The organization supports parishes and communities with group resources that draw people closer to these two powerful sources of grace. It is the aim of CIR to share the good news that God can bring about healing and recovery, even in the most hopeless of cases.

Read more at https://catholicinrecovery.com.

Juan ‘needed to be part of’ Catholic in Recovery ministry

Although he has not struggled personally with addiction or recovery, Juan Yniguez, immediate past chair of the parish pastoral council at Our Lady of the Assumption, has seen family members suffer from alcoholism and other addictions.

“I had a wonderful upbringing (in Sacramento and Carmichael) with my family, but I also saw good people in some cases cut down from addictions or die from them,” he says. “So I wanted to honor them by having Catholic in Recovery at our parish. And I knew if we offered the ministry that I needed to be a part of it.”

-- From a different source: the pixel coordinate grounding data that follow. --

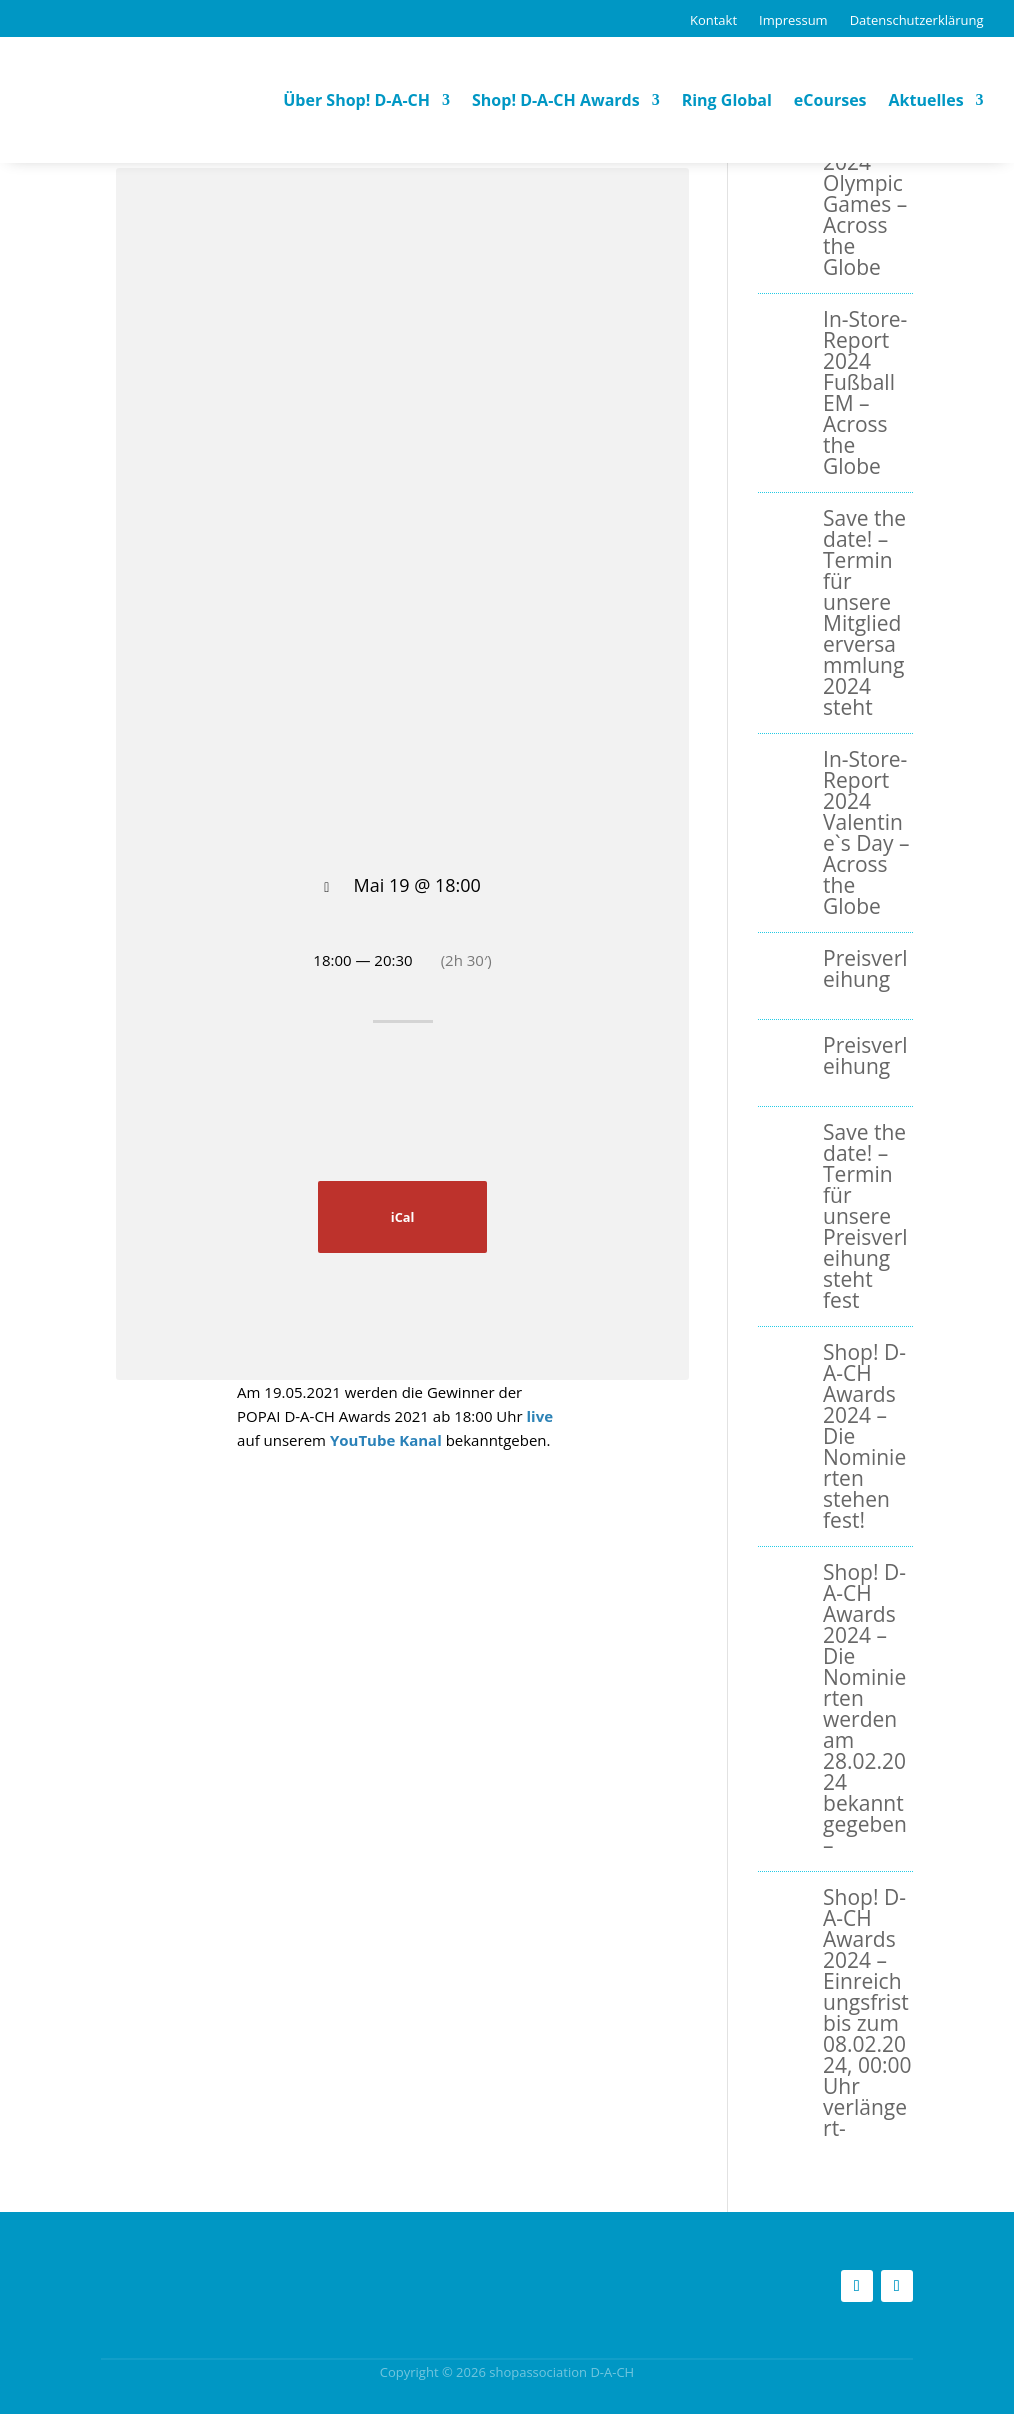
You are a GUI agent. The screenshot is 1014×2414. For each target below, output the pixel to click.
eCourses (830, 100)
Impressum (793, 20)
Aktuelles (926, 100)
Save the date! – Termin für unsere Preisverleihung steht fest (865, 1216)
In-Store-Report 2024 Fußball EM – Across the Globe (865, 392)
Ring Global (727, 100)
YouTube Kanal (386, 1440)
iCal (403, 1217)
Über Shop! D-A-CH (356, 100)
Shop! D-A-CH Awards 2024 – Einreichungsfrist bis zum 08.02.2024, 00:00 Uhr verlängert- (867, 2012)
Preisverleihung (865, 968)
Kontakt (713, 20)
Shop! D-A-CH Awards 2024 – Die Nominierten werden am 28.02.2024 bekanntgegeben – (865, 1708)
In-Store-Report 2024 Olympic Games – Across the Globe (865, 193)
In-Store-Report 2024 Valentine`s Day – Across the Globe (866, 832)
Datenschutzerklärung (917, 20)
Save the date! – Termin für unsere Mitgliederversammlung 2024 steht (864, 612)
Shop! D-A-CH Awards (556, 100)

Juan, who retired after a lengthy career in politics, higher education administration and policy, has been a member of Our Lady of the Assumption for the past 20 years. “I have a strong belief in social justice,” he notes. “Pope Francis’ encyclical, ‘The Joy of the Gospel,’ says we – the Church – need to smell like the sheep who we serve. We need to be intimately involved with our flock. That resonates with me. We need to have ministries that help people with spiritual and physical needs.”

By attending CIR meetings, he realized how valuable they were to him. “I have my own struggles, temptations and demons, if you will, and I realized I needed to go through this process as well. I think everyone should have exposure to some sort of 12 step program and CIR has elements of it. You don’t have to be addicted to anything to benefit from the methodology. It’s accountability for yourself and basically presents a plan of life that blends with our Catholic tradition and teaching.”

Participants in CIR are attracted to its faith component and the informal way of participating, Juan concludes. “Our overwhelming response in the past few years is that people can let their hair down with us, as opposed to other recovery groups. They can talk about Jesus, the liturgy, and issues in Catholic terms, rather than in broad Christian or non-religious terms. The charism of this ministry is that it puts Catholicism to work on recovery and accountability.”